- [SUPPLIED ENTRIES]:

========

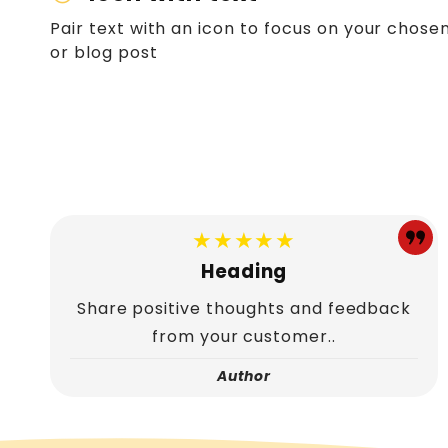
Pair text with an icon to focus on your chosen
or blog post
★★★★★
Heading
Share positive thoughts and feedback
from your customer..
Author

========

- [PROBLEM DETAILS]:
Repeat the records above exactly, omitting every picture.

- [ANSWER FOR THE TASK]:
Pair text with an icon to focus on your chosen
or blog post
★★★★★
Heading
Share positive thoughts and feedback
from your customer..
Author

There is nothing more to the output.